THE DOUBLE LIFE OF LILIANE

by Lily Tuck

Pub Date: Sept. 8th, 2015
ISBN: 978-0-8021-2402-9
Publisher: Atlantic Monthly

A ton of factual information complements the fiction in National Book Award winner (The News From Paraguay, 2004) Tuck’s sixth novel, a family history in mosaic form.

It’s 1948. Eight-year-old Liliane, an only child, is flying from New York to Rome to visit her divorced father, Rudy. The history of Rudy’s Roman neighborhood is spelled out in detail to distance us from the characters, just as Rudy, a movie producer awkward around kids, is distanced from his daughter. German by origin, French by choice after moving to Paris, Rudy is a nonreligious, assimilated Jew.
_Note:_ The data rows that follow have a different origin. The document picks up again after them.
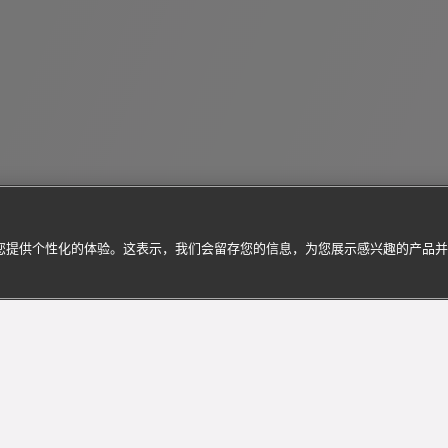
为您提供个性化的体验。这表示，我们会留存您的信息，为您展示感兴趣的产品
订阅到货通知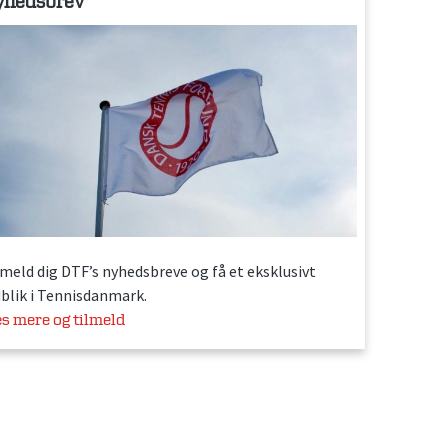
yhedsbrev
lmeld dig DTF’s nyhedsbreve og få et eksklusivt
dblik i Tennisdanmark.
s mere og tilmeld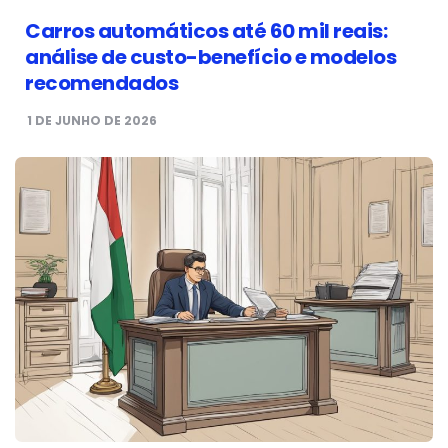
Carros automáticos até 60 mil reais:
análise de custo-benefício e modelos
recomendados
1 DE JUNHO DE 2026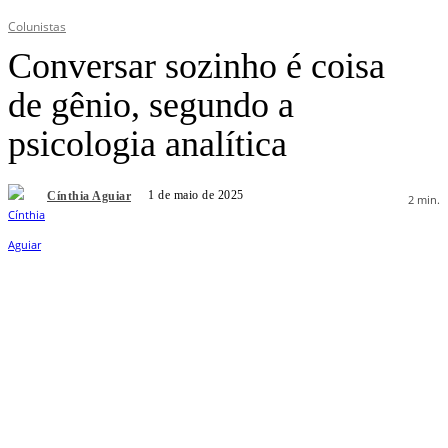
Colunistas
Conversar sozinho é coisa
de gênio, segundo a
psicologia analítica
1 de maio de 2025
Cínthia Aguiar
2
min.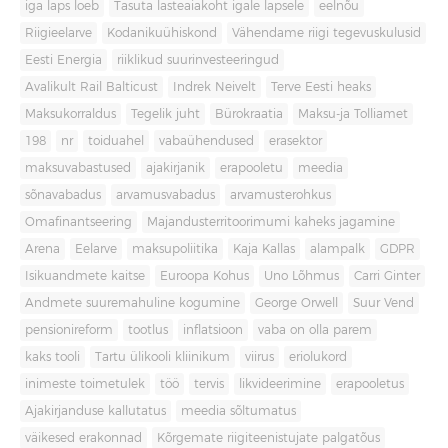
iga laps loeb
Tasuta lasteaiakoht igale lapsele
eelnõu
Riigieelarve
Kodanikuühiskond
Vähendame riigi tegevuskulusid
Eesti Energia
riiklikud suurinvesteeringud
Avalikult Rail Balticust
Indrek Neivelt
Terve Eesti heaks
Maksukorraldus
Tegelik juht
Bürokraatia
Maksu-ja Tolliamet
198
nr
toiduahel
vabaühendused
erasektor
maksuvabastused
ajakirjanik
erapooletu
meedia
sõnavabadus
arvamusvabadus
arvamusterohkus
Omafinantseering
Majandusterritoorimumi kaheks jagamine
Arena
Eelarve
maksupoliitika
Kaja Kallas
alampalk
GDPR
Isikuandmete kaitse
Euroopa Kohus
Uno Lõhmus
Carri Ginter
Andmete suuremahuline kogumine
George Orwell
Suur Vend
pensionireform
tootlus
inflatsioon
vaba on olla parem
kaks tooli
Tartu ülikooli kliinikum
viirus
eriolukord
inimeste toimetulek
töö
tervis
likvideerimine
erapooletus
Ajakirjanduse kallutatus
meedia sõltumatus
väikesed erakonnad
Kõrgemate riigiteenistujate palgatõus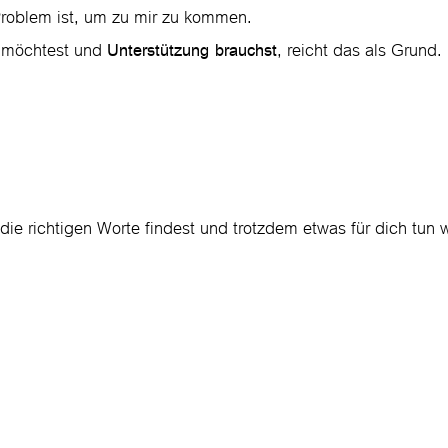
roblem ist, um zu mir zu kommen.
möchtest und
, reicht das als Grund.
Unterstützung brauchst
ie richtigen Worte findest und trotzdem etwas für dich tun wi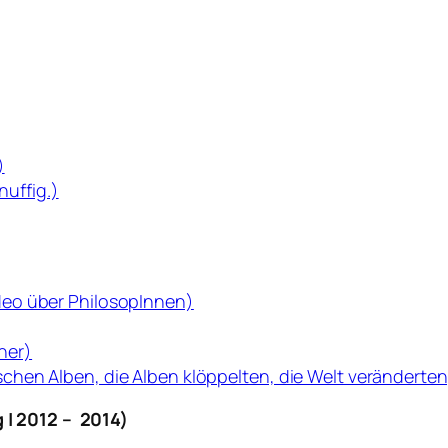
)
nuffig.)
deo über PhilosopInnen)
cher)
hen Alben, die Alben klöppelten, die Welt veränderten
 | 2012 – 2014)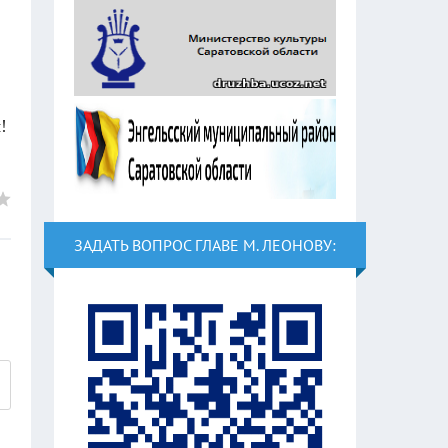
!
ЗАДАТЬ ВОПРОС ГЛАВЕ М. ЛЕОНОВУ: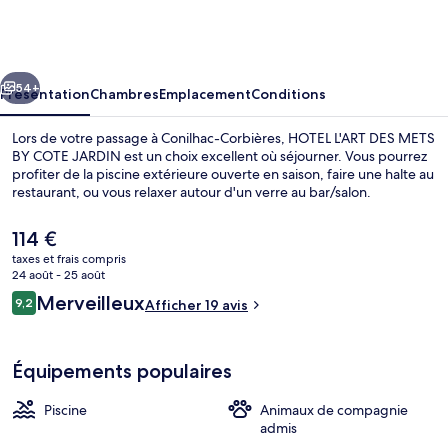
L'ART
DES
METS
cédent
Suivant
BY
54+
Présentation
Chambres
Emplacement
Conditions
COTE
Lors de votre passage à Conilhac-Corbières, HOTEL L'ART DES METS
JARDIN
BY COTE JARDIN est un choix excellent où séjourner. Vous pourrez
profiter de la piscine extérieure ouverte en saison, faire une halte au
restaurant, ou vous relaxer autour d'un verre au bar/salon.
Le
114 €
prix
taxes et frais compris
actuel
24 août - 25 août
est
Avis
Merveilleux
9,2
Extérieur
Afficher 19 avis
de
9,2 sur 10
voyageurs
114 €.
Équipements populaires
Piscine
Animaux de compagnie
admis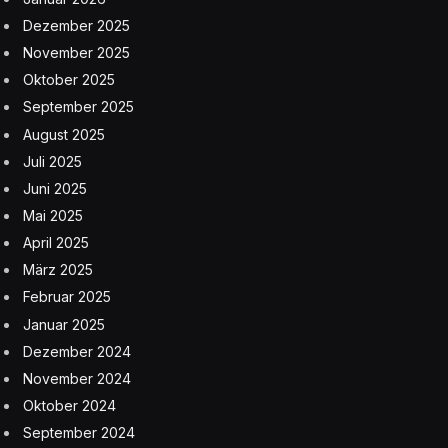
Dezember 2025
November 2025
Oktober 2025
September 2025
August 2025
Juli 2025
Juni 2025
Mai 2025
April 2025
März 2025
Februar 2025
Januar 2025
Dezember 2024
November 2024
Oktober 2024
September 2024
His half-Jewish ex-wife, Irène, was also German originally; now she's American and newly married to Gaby, an investment banker and WASP. With her father, Liliane speaks French, while in America, fearful of the foreigner label, she speaks only English: this is her double life. Dislocated lives are the essence of this novel, which approximates Tuck’s life just as the name Liliane approximates Lily. It jumps around in time and place. The outbreak of war in ’39 sees Rudy taken prisoner and Irène fleeing Paris with baby Liliane, to be reunited much later in Peru; but Tuck has no interest in exploiting these dramatic moments. She also zips past Rudy’s nemesis, his villainous brother-in-law, and Claude, “the love of Irène’s life.” What matters is arranging the lives of the leads, and their ancestors, on history’s canvas; context, such as Hitler’s rise to power, is all-important. What’s problematic, though, is Tuck’s dragging in real-life events (the notorious Career Girls Murders in 1963 New York; the Mau Mau uprising in Kenya) without seeming justification. Liliane’s own story, overshadowed at first by that of her sensationally beautiful mother, takes shape quite late, as she turns her instinct for fantasizing into a beginner’s novel.

Metafiction that pleases and frustrates in equal measure.